Аля шмыгнула носом и покрепче обняла Владимира.
— Володь, — шепнула она, — теперь я знаю, какие доспехи нужны князю. Не сверкающие. А такие… со следами забот. С потертостями на локтях. Чтобы было видно — он их не для парада надел.
Леманский кивнул, не сводя глаз с огня. В его голове уже монтировалась сцена на стене. Теперь в ней была тишина Рогова, шепот Рязани и звенящий покой Гольцмана.
— Знаете, что самое удивительное? — Рогов посмотрел на Владимира. — Я ведь в Комитет пошел, чтобы… ну, чтобы такие вещи не забывались. А мне там всё про идеологию, про величие. А величие — оно вот здесь. В этой кружке чая. В том, что мы сидим в сорок шестом году в лесу и про тринадцатый век думаем. Значит, живы. Значит, не зря всё.
Они сидели так долго. Гармошка Степана пела о чем-то далеком, било Гольцмана гудело о чем-то вечном, а искры костра улетали в небо, становясь новыми звездами. В эту ночь никто не хотел расходиться. Каждый чувствовал, что здесь и сейчас происходит нечто поважнее съемок фильма. Собиралась не только Русь на экране — собирались души людей, израненные, но сохранившие тепло.
Владимир смотрел на лица своих друзей, на Рогова, на спящую Рязань за лесом, и понимал: его фильм будет именно об этом. О пуговице, которую шьют перед смертью. О шепоте в темноте. О том, что любовь и простое человеческое тепло — это и есть тот единственный клей, который способен собрать любую, даже самую раздробленную землю.
— Ну что, группа, — негромко сказал Леманский, когда костер начал подергиваться серым пеплом. — Завтра в шесть подъем. Будем снимать тишину. Игорь Савельевич, вы уж присмотрите, чтобы мы в линейку не выстроились.
— Присмотрю, Владимир Игоревич, — Рогов поднялся, потягиваясь. — Куда ж я теперь от вас денусь. Вы мне за эти оладьи и картошку еще три серии задолжали.

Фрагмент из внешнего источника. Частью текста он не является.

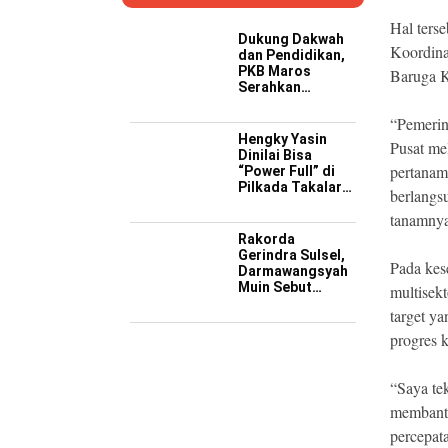
Hal ters
Dukung Dakwah
Koordina
dan Pendidikan,
PKB Maros
Baruga K
Serahkan
Kendaraan
Operasional ke
“Pemerin
Pesantren
Hengky Yasin
Pusat me
Hidayatullah
Dinilai Bisa
pertanama
“Power Full” di
Pilkada Takalar
berlangs
2029 Mendatang
tanamnya
Rakorda
Gerindra Sulsel,
Pada kes
Darmawangsyah
Muin Sebut
multisek
Momentum
target y
Strategis
Perkuat Soliditas
progres 
Jelang Pemilu
2029
“Saya te
membantu
percepat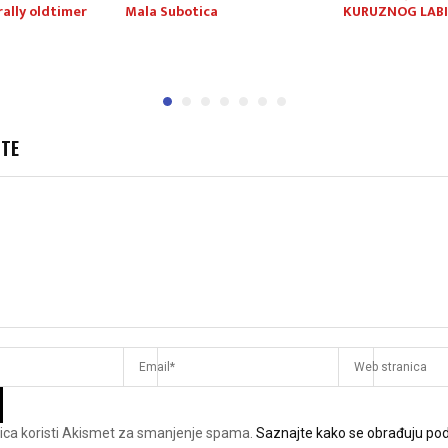
ally oldtimer
Mala Subotica
KURUZNOG LAB
JTE
ica koristi Akismet za smanjenje spama.
Saznajte kako se obrađuju pod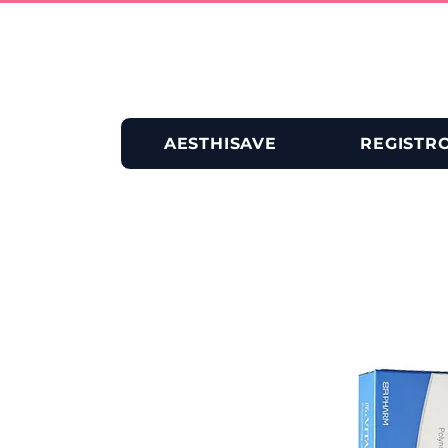
AESTHISAVE
REGISTR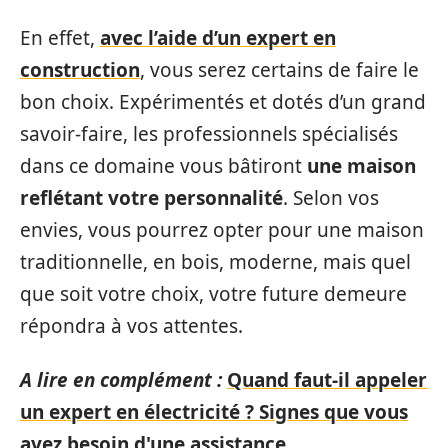
En effet,
avec l’aide d’un expert en
construction
, vous serez certains de faire le
bon choix. Expérimentés et dotés d’un grand
savoir-faire, les professionnels spécialisés
dans ce domaine vous bâtiront
une maison
reflétant votre personnalité
. Selon vos
envies, vous pourrez opter pour une maison
traditionnelle, en bois, moderne, mais quel
que soit votre choix, votre future demeure
répondra à vos attentes.
A lire en complément :
Quand faut-il appeler
un expert en électricité ? Signes que vous
avez besoin d'une assistance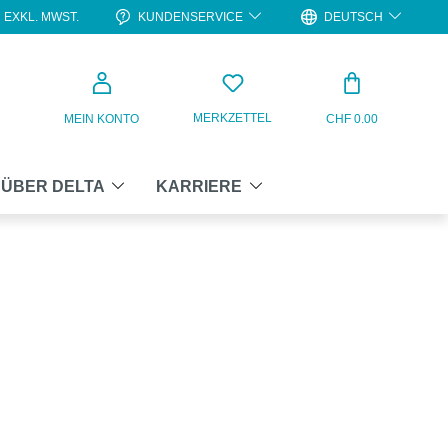
KUNDENSERVICE
DEUTSCH
EXKL. MWST.
WARENKO
MERKZETTEL
MEIN KONTO
CHF 0.00
ÜBER DELTA
KARRIERE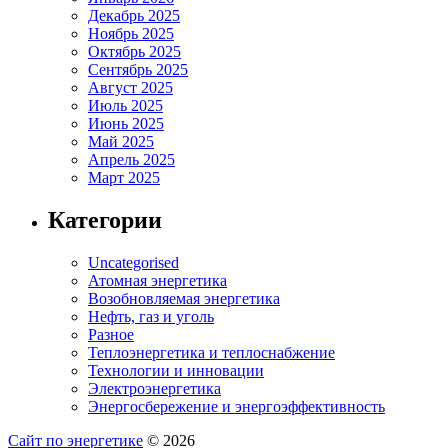
Декабрь 2025
Ноябрь 2025
Октябрь 2025
Сентябрь 2025
Август 2025
Июль 2025
Июнь 2025
Май 2025
Апрель 2025
Март 2025
Категории
Uncategorised
Атомная энергетика
Возобновляемая энергетика
Нефть, газ и уголь
Разное
Теплоэнергетика и теплоснабжение
Технологии и инновации
Электроэнергетика
Энергосбережение и энергоэффективность
Сайт по энергетике
© 2026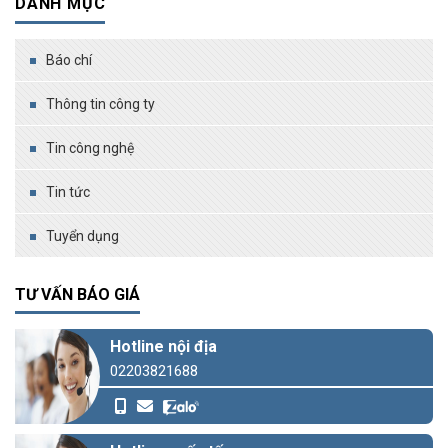
DANH MỤC
Báo chí
Thông tin công ty
Tin công nghệ
Tin tức
Tuyển dụng
TƯ VẤN BÁO GIÁ
Hotline nội địa
02203821688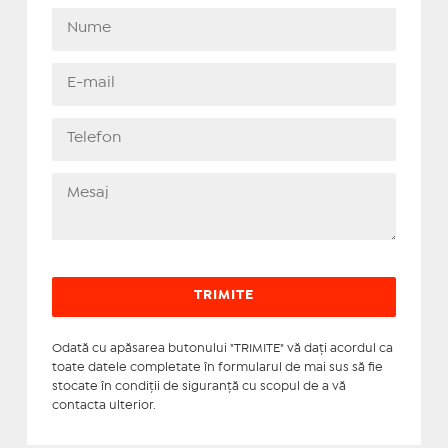
Odată cu apăsarea butonului "TRIMITE" vă daţi acordul ca
toate datele completate în formularul de mai sus să fie
stocate în condiţii de siguranţă cu scopul de a vă
contacta ulterior.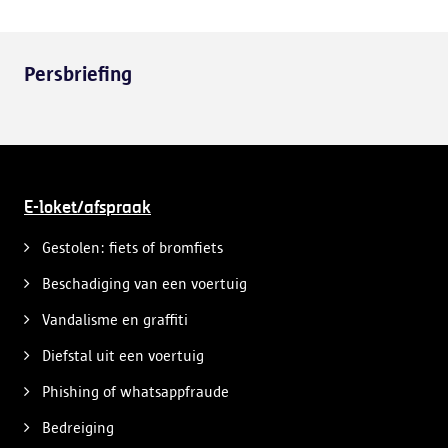
Persbriefing
E-loket/afspraak
Gestolen: fiets of bromfiets
Beschadiging van een voertuig
Vandalisme en graffiti
Diefstal uit een voertuig
Phishing of whatsappfraude
Bedreiging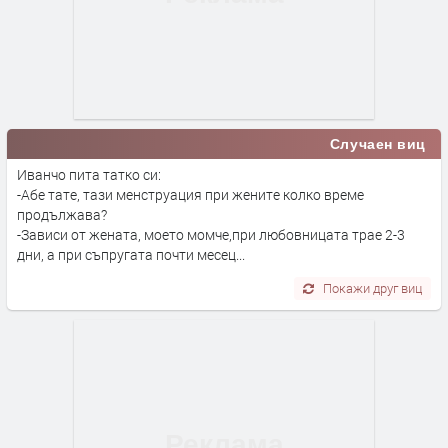
Случаен виц
Иванчо пита татко си:
-Абе тате, тази менструация при жените колко време
продължава?
-Зависи от жената, моето момче,при любовницата трае 2-3
дни, а при съпругата почти месец...
Покажи друг виц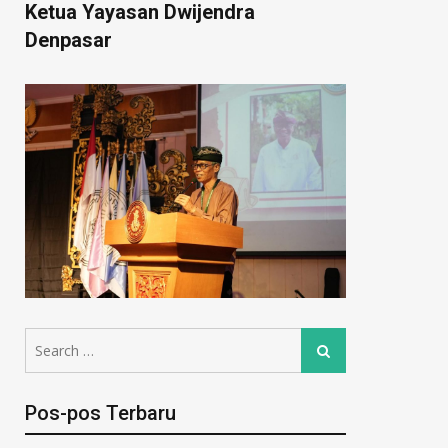
Ketua Yayasan Dwijendra
Denpasar
Pos-pos Terbaru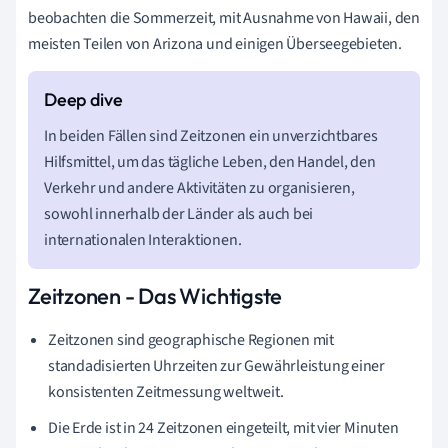
beobachten die Sommerzeit, mit Ausnahme von Hawaii, den
meisten Teilen von Arizona und einigen Überseegebieten.
In beiden Fällen sind Zeitzonen ein unverzichtbares
Hilfsmittel, um das tägliche Leben, den Handel, den
Verkehr und andere Aktivitäten zu organisieren,
sowohl innerhalb der Länder als auch bei
internationalen Interaktionen.
Zeitzonen - Das Wichtigste
Zeitzonen sind geographische Regionen mit
standadisierten Uhrzeiten zur Gewährleistung einer
konsistenten Zeitmessung weltweit.
Die Erde ist in 24 Zeitzonen eingeteilt, mit vier Minuten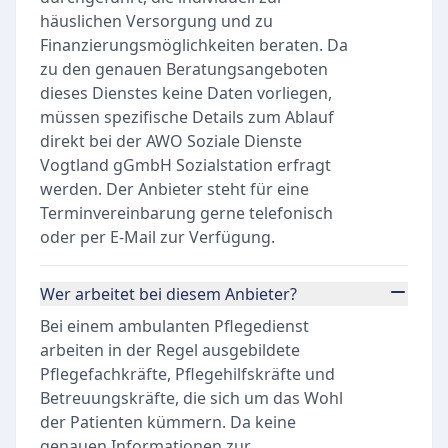
häuslichen Versorgung und zu
Finanzierungsmöglichkeiten beraten. Da
zu den genauen Beratungsangeboten
dieses Dienstes keine Daten vorliegen,
müssen spezifische Details zum Ablauf
direkt bei der AWO Soziale Dienste
Vogtland gGmbH Sozialstation erfragt
werden. Der Anbieter steht für eine
Terminvereinbarung gerne telefonisch
oder per E-Mail zur Verfügung.
Wer arbeitet bei diesem Anbieter?
Bei einem ambulanten Pflegedienst
arbeiten in der Regel ausgebildete
Pflegefachkräfte, Pflegehilfskräfte und
Betreuungskräfte, die sich um das Wohl
der Patienten kümmern. Da keine
genauen Informationen zur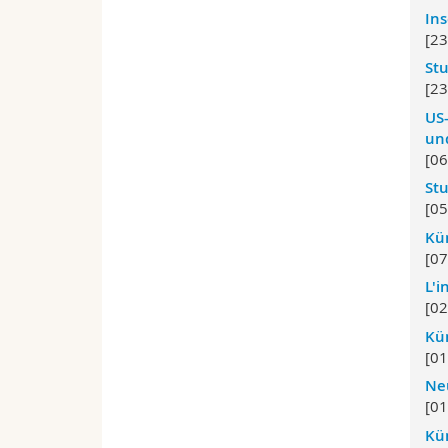
Ins
[23
Stu
[23
US-
un
[06
Stu
[0
Kün
[07
L'i
[02
Kün
[01
Neu
[01
Kün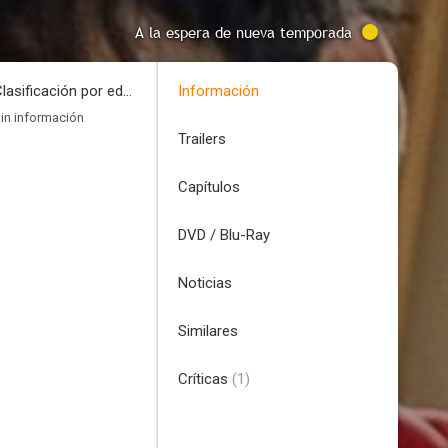
A la espera de nueva temporada
Clasificación por edades
Información
in información
Trailers
Capítulos
DVD / Blu-Ray
Noticias
Similares
Críticas
(1)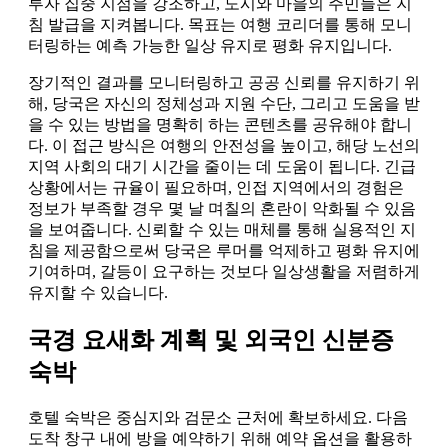
투자 집중 지점을 강조하고, 도시와 마을의 주민들은 지
침 발급을 지켜봅니다. 목표는 여행 코리더를 통해 모니
터링하는 예측 가능한 일상 유지로 평화 유지입니다.
장기적인 결과를 모니터링하고 공공 신뢰를 유지하기 위
해, 당국은 자신의 정체성과 지원 수단, 그리고 도움을 받
을 수 있는 방법을 명확히 하는 콘텐츠를 공유해야 합니
다. 이 접근 방식은 여행의 안전성을 높이고, 해당 노선의
지역 사회의 대기 시간을 줄이는 데 도움이 됩니다. 긴급
상황에서는 규율이 필요하며, 인접 지역에서의 경험은
정보가 부족할 경우 몇 날 며칠의 혼란이 악화될 수 있음
을 보여줍니다. 신뢰할 수 있는 매체를 통해 실용적인 지
침을 제공함으로써 당국은 루머를 억제하고 평화 유지에
기여하며, 갈등이 요구하는 것보다 일상생활을 저렴하게
유지할 수 있습니다.
국경 요새화 계획 및 외국인 신분증
숙박
호텔 숙박은 중심지와 검문소 근처에 확보하세요. 다음
도착 창구 내에 방을 예약하기 위해 예약 옵션을 활용하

Смех пронесся над поляной, легкий и чистый. Люди начали расходиться по палаткам, неся в себе это новое, драгоценное чувство родства. Владимир и Аля уходили последними.
— Володя, — Аля остановилась у входа в палатку, глядя на огромную луну над Рязанью. — А ведь Броневский был прав. Дождь — это хороший ритм. Но тишина Рогова — еще лучше.
— Да, Аля. Самые громкие вещи всегда говорятся шепотом.
Они зашли внутрь, и над лагерем окончательно воцарился покой. Майская ночь была тихой-тихой, и только где-то на самом краю слуха всё еще вибрировал гул старого била, связывая прошлое, настоящее и то самое будущее, которое они строили прямо сейчас.
Глава 19
Утро штурма началось не с грохота, а с той самой звенящей, ватной тишины, о которой говорил Рогов. Туман над «Рязанью» стоял такой плотный, что казалось, можно резать его ножом. Крепостная стена, мокрая от росы, пахла сырым дубом и тревогой.